Tony Duell wrote:
Warning : My knowledge of OS-9 is beased entirely on
the 6809 (8 bit)
version, I've never used a 68K version. I suspect some of the things that
I think were 'misisng' on the 6809 version (like shell variables and
wildcards) are present in the stnadard shell of the 68K version. But
anyway...
To begin to understand it, consider it to be a
CP/M clone with
multi-user extensions. List the files in the system directory and most
Internally it's not a bit like CP/M
More UNIX-like than anything. In fact, some text implies that library calls
were kept as close to UNIX as possible to aid porting between the two.
Privately someone sent me a link to some very handy OS-9 manuals online after
reading these posts. I won't quote it here as presumably it was sent privately
for a reason, but I'm sure they'll pass it on to anyone else interested...
At least in the 6809 version there was no equivalent
to the PATH for
lookin for commands. At any time, a user had 2 default directories. One
was the data directory, the other the execution directory. The latter is
what was searched for commands.
That seems to be exactly the same with the 68k version. It seems a bit strange
given that the system's supposed to be multi-user and so binaries might be all
over the place. Presumably it was a memory-saving thing, but I would have
thought string-splitting routines needed to be in memory for other tasks
already, and all it needs on top of that is a loop-type construct to iterate
through each component of a path...
File paths were somewhat unix-like. But you don't
mount all the disks
into one filesystem. Rather, the first part of each complete file path is
the device name. I remeember floppies called /D0, /D1. etc and hard
drives /H0, /H1, etc. Some machines have a device /DD which is a copy of
the device descriptor for the drive you want to be the default.

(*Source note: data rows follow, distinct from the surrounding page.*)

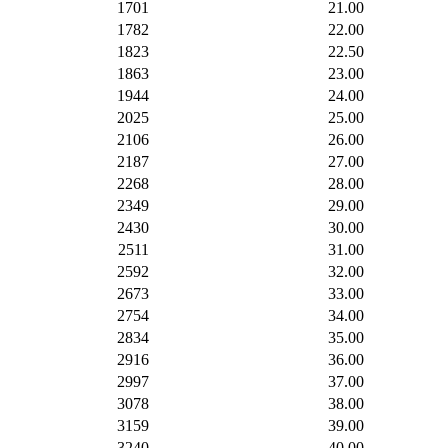
1701
21.00
1782
22.00
1823
22.50
1863
23.00
1944
24.00
2025
25.00
2106
26.00
2187
27.00
2268
28.00
2349
29.00
2430
30.00
2511
31.00
2592
32.00
2673
33.00
2754
34.00
2834
35.00
2916
36.00
2997
37.00
3078
38.00
3159
39.00
3240
40.00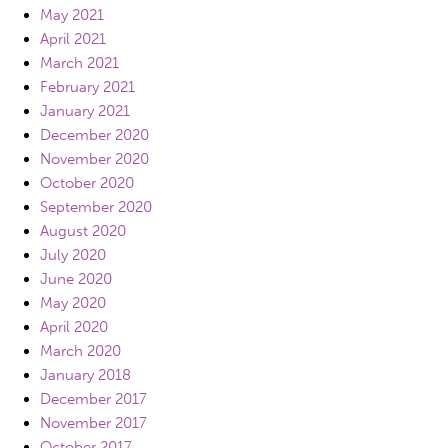
May 2021
April 2021
March 2021
February 2021
January 2021
December 2020
November 2020
October 2020
September 2020
August 2020
July 2020
June 2020
May 2020
April 2020
March 2020
January 2018
December 2017
November 2017
October 2017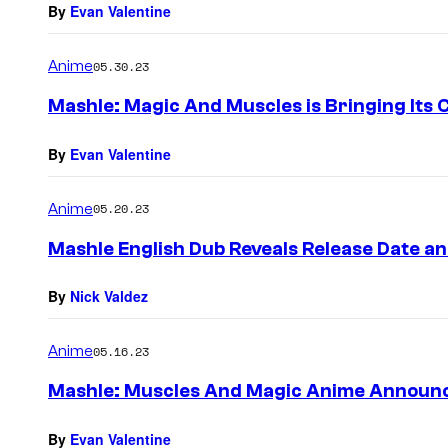
By
Evan Valentine
Anime
05.30.23
Mashle: Magic And Muscles is Bringing Its C
By
Evan Valentine
Anime
05.20.23
Mashle English Dub Reveals Release Date an
By
Nick Valdez
Anime
05.16.23
Mashle: Muscles And Magic Anime Announc
By
Evan Valentine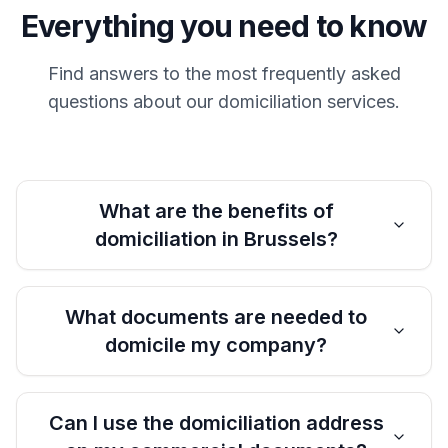
Everything you need to know
Find answers to the most frequently asked
questions about our domiciliation services.
What are the benefits of
domiciliation in Brussels?
What documents are needed to
domicile my company?
Can I use the domiciliation address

Ahh, that's what /DD is :)
When this system boots from floppy it mentions "don't forget to set execution
path to /DD/blah/blah/..." or somesuch (user-added to the startup file). I
knew about /Dx and /Hx, but this was the first time I'd seen /DD anywhere.

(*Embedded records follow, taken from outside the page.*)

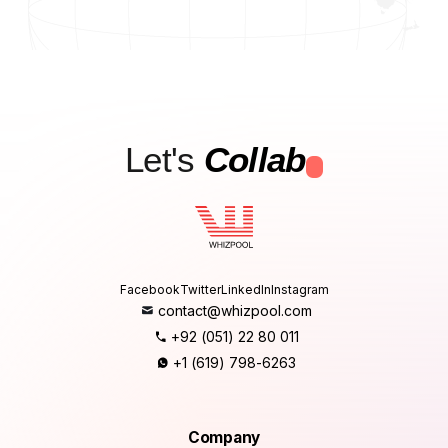
Let's
Collab
.
Facebook
Twitter
LinkedIn
Instagram
contact@whizpool.com
+92 (051) 22 80 011
+1 (619) 798-6263
Company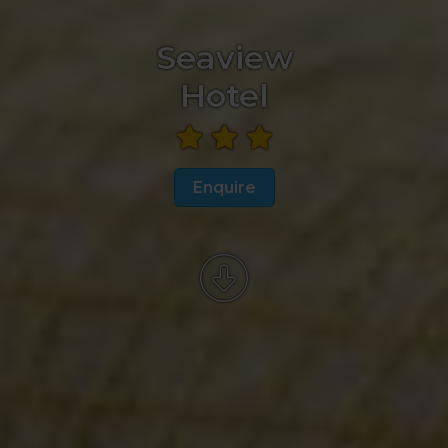
Seaview
Hotel
Enquire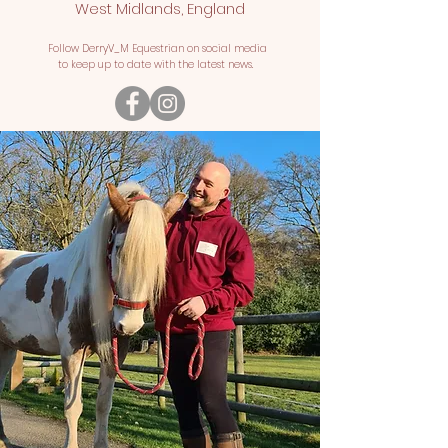
West Midlands, England
Follow DerryV_M Equestrian on social media
to keep up to date with the latest news.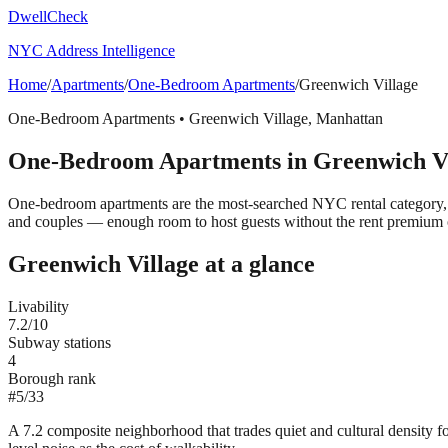
DwellCheck
NYC Address Intelligence
Home
/
Apartments
/
One-Bedroom Apartments
/
Greenwich Village
One-Bedroom Apartments
•
Greenwich Village
,
Manhattan
One-Bedroom Apartments
in
Greenwich Vi
One-bedroom apartments are the most-searched NYC rental category, t
and couples — enough room to host guests without the rent premium 
Greenwich Village
at a glance
Livability
7.2
/10
Subway stations
4
Borough rank
#
5
/
33
A 7.2 composite neighborhood that trades quiet and cultural density 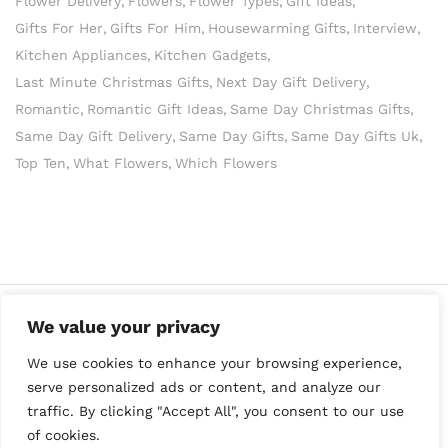
Flower Delivery
Flowers
Flower Types
Gift Ideas
Gifts For Her
Gifts For Him
Housewarming Gifts
Interview
Kitchen Appliances
Kitchen Gadgets
Last Minute Christmas Gifts
Next Day Gift Delivery
Romantic
Romantic Gift Ideas
Same Day Christmas Gifts
Same Day Gift Delivery
Same Day Gifts
Same Day Gifts Uk
Top Ten
What Flowers
Which Flowers
We value your privacy
We use cookies to enhance your browsing experience,
serve personalized ads or content, and analyze our
traffic. By clicking "Accept All", you consent to our use
of cookies.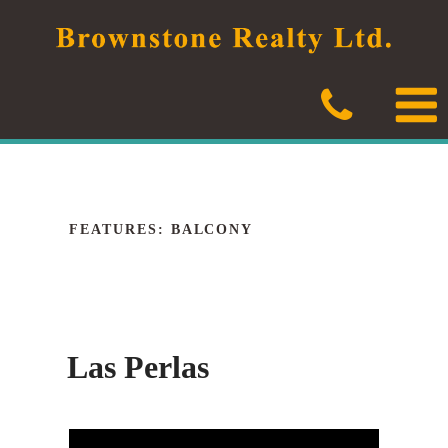
Skip
to
content
FEATURES:
BALCONY
Las Perlas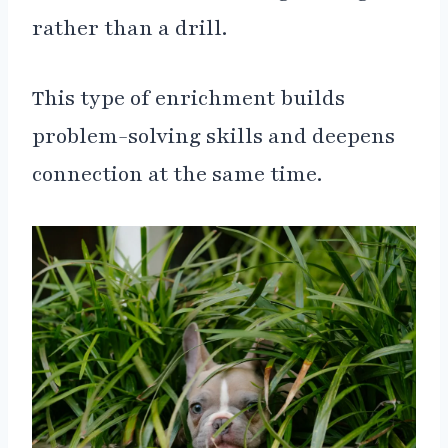
rather than a drill.
This type of enrichment builds
problem-solving skills and deepens
connection at the same time.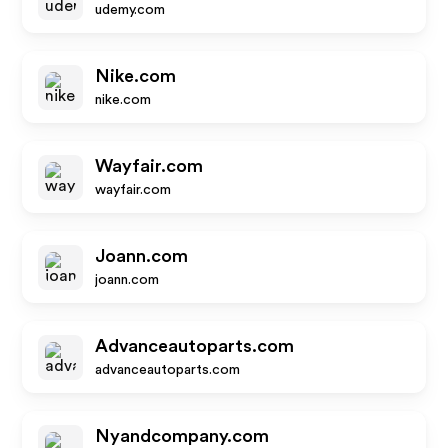
udemy.com
Nike.com
nike.com
Wayfair.com
wayfair.com
Joann.com
joann.com
Advanceautoparts.com
advanceautoparts.com
Nyandcompany.com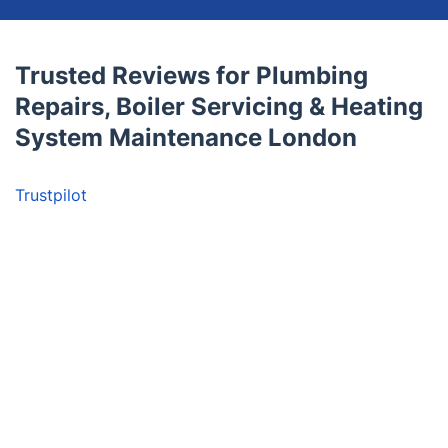
Trusted Reviews for Plumbing
Repairs, Boiler Servicing & Heating
System Maintenance London
Trustpilot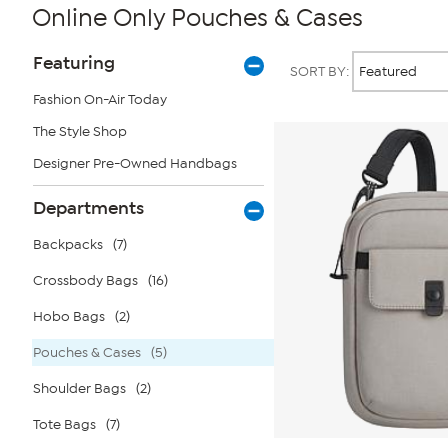
Online Only Pouches & Cases
Page
Products
Featuring
SORT BY:
Filters
Fashion On-Air Today
The Style Shop
Designer Pre-Owned Handbags
Departments
Backpacks
(7)
Crossbody Bags
(16)
Hobo Bags
(2)
Pouches & Cases
(5)
Shoulder Bags
(2)
Tote Bags
(7)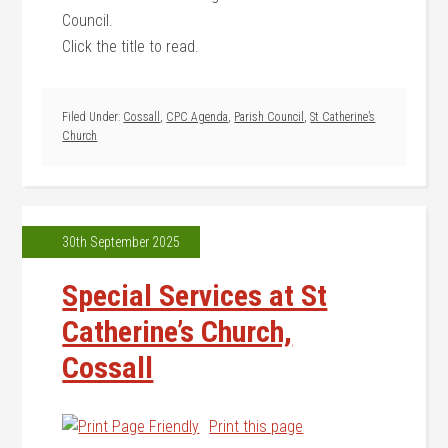
Council.
Click the title to read.
Filed Under:
Cossall
,
CPC Agenda
,
Parish Council
,
St Catherine’s
Church
30th September 2025
Special Services at St
Catherine’s Church,
Cossall
Print this page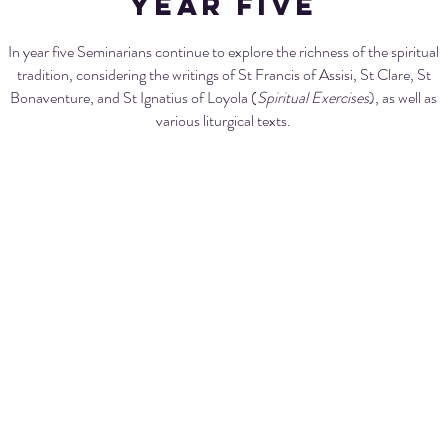
Year five
In year five Seminarians continue to explore the richness of the spiritual
tradition, considering the writings of St Francis of Assisi, St Clare, St
Bonaventure, and St Ignatius of Loyola (
Spiritual Exercises
), as well as
various liturgical texts.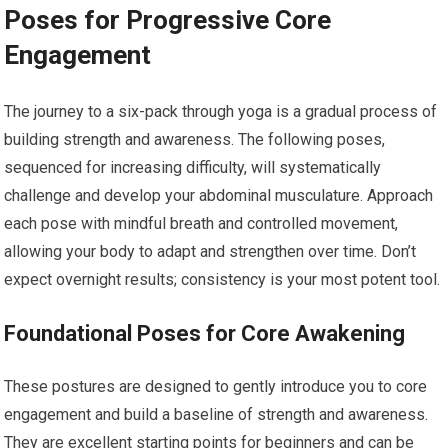
Poses for Progressive Core
Engagement
The journey to a six-pack through yoga is a gradual process of
building strength and awareness. The following poses,
sequenced for increasing difficulty, will systematically
challenge and develop your abdominal musculature. Approach
each pose with mindful breath and controlled movement,
allowing your body to adapt and strengthen over time. Don’t
expect overnight results; consistency is your most potent tool.
Foundational Poses for Core Awakening
These postures are designed to gently introduce you to core
engagement and build a baseline of strength and awareness.
They are excellent starting points for beginners and can be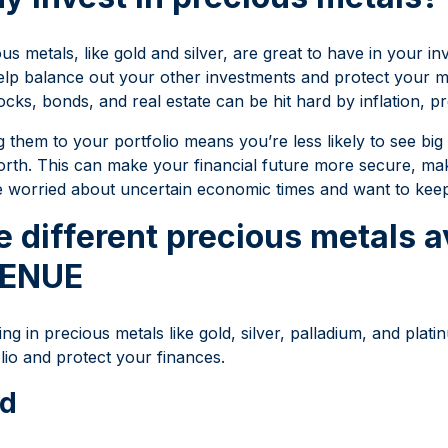
us metals, like gold and silver, are great to have in your i
elp balance out your other investments and protect your 
tocks, bonds, and real estate can be hit hard by inflation, p
g them to your portfolio means you’re less likely to see b
orth. This can make your financial future more secure, mak
e worried about uncertain economic times and want to keep
e different precious metals a
ENUE
ing in precious metals like gold, silver, palladium, and pla
lio and protect your finances.
ld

IIRC, the stnadard name for the directory command was
DIR, but of course
as it was simply a program loaded and run from the execution directory,
it could be called anything.
Unbelievably, I've found Cumana's advertising flyer about the board - I got
hold of that sometime last year in a totally separate pile of stuff. They seem
to keep very quiet about the fact that it's a 68008 CPU rather than a 68000 :)

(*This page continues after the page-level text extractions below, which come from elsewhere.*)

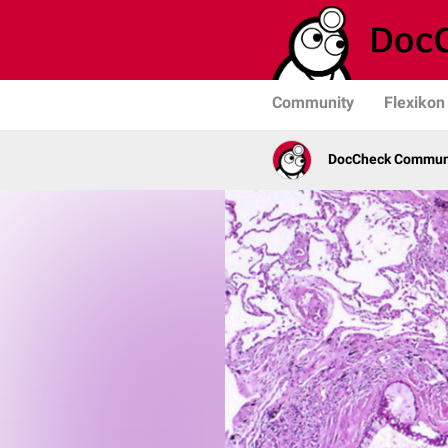
Community
Flexikon
DocCheck Commun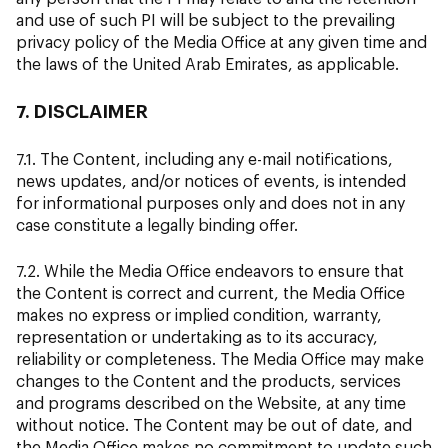
and use of such PI will be subject to the prevailing
privacy policy of the Media Office at any given time and
the laws of the United Arab Emirates, as applicable.
7. DISCLAIMER
7.1. The Content, including any e-mail notifications,
news updates, and/or notices of events, is intended
for informational purposes only and does not in any
case constitute a legally binding offer.
7.2. While the Media Office endeavors to ensure that
the Content is correct and current, the Media Office
makes no express or implied condition, warranty,
representation or undertaking as to its accuracy,
reliability or completeness. The Media Office may make
changes to the Content and the products, services
and programs described on the Website, at any time
without notice. The Content may be out of date, and
the Media Office makes no commitment to update such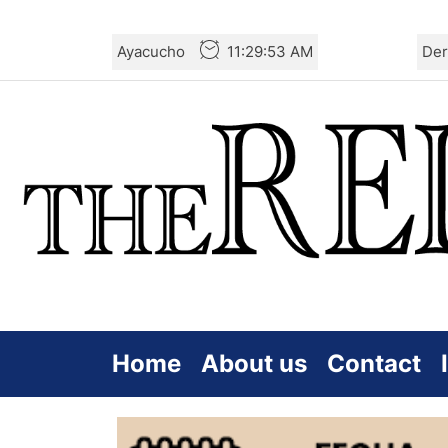
Skip
Ayacucho
11:29:54 AM
Der
to
the
content
Home
About us
Contact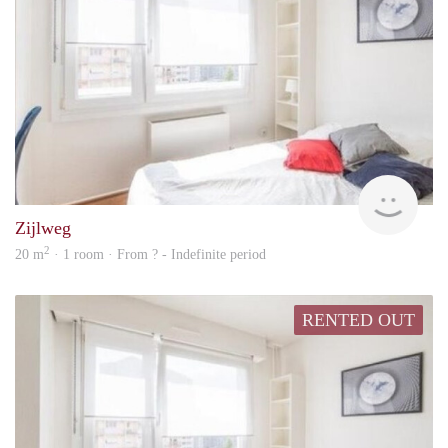
Woni
Zijlweg
2
20 m
· 1 room · From ? - Indefinite period
RENTED OUT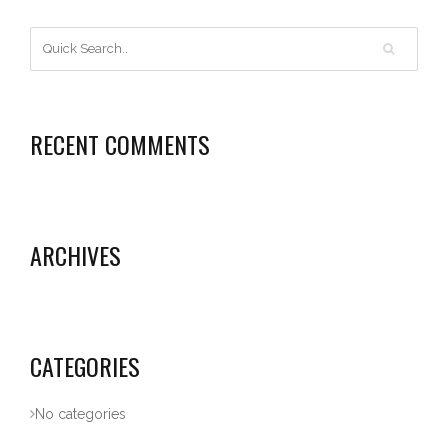
RECENT COMMENTS
ARCHIVES
CATEGORIES
No categories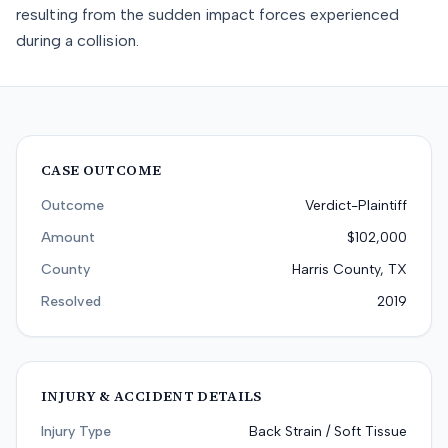
resulting from the sudden impact forces experienced
during a collision.
CASE OUTCOME
Outcome
Verdict-Plaintiff
Amount
$102,000
County
Harris County, TX
Resolved
2019
INJURY & ACCIDENT DETAILS
Injury Type
Back Strain / Soft Tissue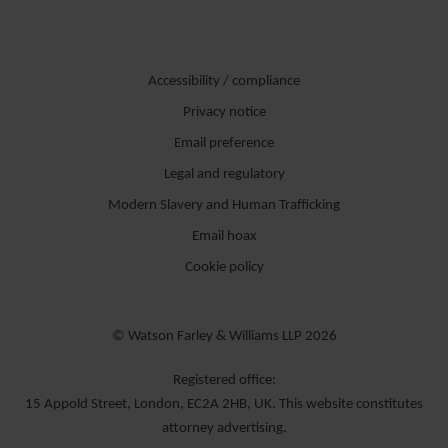
Accessibility / compliance
Privacy notice
Email preference
Legal and regulatory
Modern Slavery and Human Trafficking
Email hoax
Cookie policy
© Watson Farley & Williams LLP 2026
Registered office:
15 Appold Street, London, EC2A 2HB, UK. This website constitutes
attorney advertising.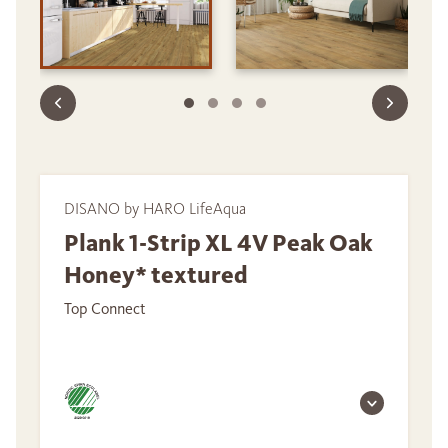
DISANO by HARO LifeAqua
Plank 1-Strip XL 4V Peak Oak
Honey* textured
Top Connect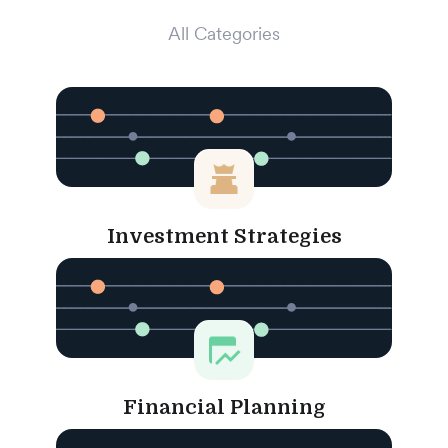
All Categories
Investment Strategies
Financial Planning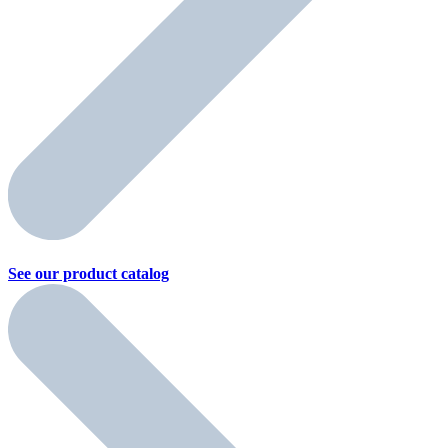
See our product
catalog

It does, however, list all the supported commands inside.
Oh, and even stranger than Cumana (the disk drive people) making a BBC
coprocessor that ran OS-9, is that Cumana also made a version for the Sinclair
QL (which I don't fully understand as the QL's already a 68008, right? Maybe
that version was just the extra RAM, floppy and SASI interface...)
According to the flyer, both Acorn and QL versions should come with a word
processor, spreadsheet, database, BASIC compiler, C compiler, Pascal compiler,
assembler, and graphics kernel.
I can only assume they're on the hard drive (which I can't access at present)
- but having said that, the flyer talks as though a hard disk was totally
optional. Wish I had all the install floppies!